(Collected data)
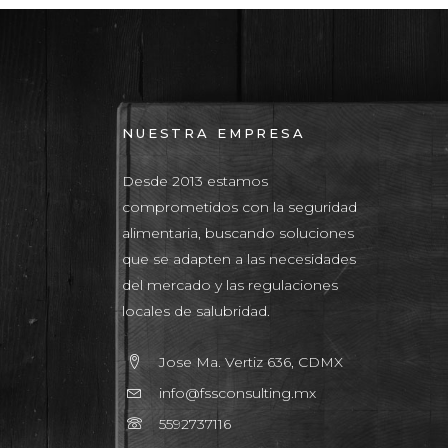
NUESTRA EMPRESA
Desde 2013 estamos
comprometidos con la seguridad
alimentaria, buscando soluciones
que se adapten a las necesidades
del mercado y las regulaciones
locales de salubridad.
Jose Ma. Vertiz 636, CDMX
info@fssconsulting.mx
5592737116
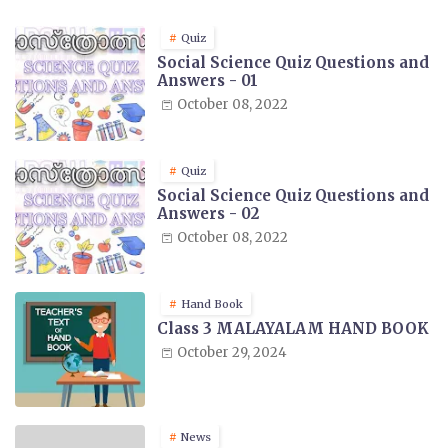
Quiz
Social Science Quiz Questions and
Answers - 01
October 08, 2022
Quiz
Social Science Quiz Questions and
Answers - 02
October 08, 2022
Hand Book
Class 3 MALAYALAM HAND BOOK
October 29, 2024
News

> WHAT YOU NEED TO DO:
Start at the top line above and repeat the records verbatim, leaving images out.

> YOUR SOLUTION:
NUESTRA EMPRESA
Desde 2013 estamos
comprometidos con la seguridad
alimentaria, buscando soluciones
que se adapten a las necesidades
del mercado y las regulaciones
locales de salubridad.
Jose Ma. Vertiz 636, CDMX
info@fssconsulting.mx
5592737116
Quiz
Social Science Quiz Questions and
Answers - 01
October 08, 2022
Quiz
Social Science Quiz Questions and
Answers - 02
October 08, 2022
Hand Book
Class 3 MALAYALAM HAND BOOK
October 29, 2024
News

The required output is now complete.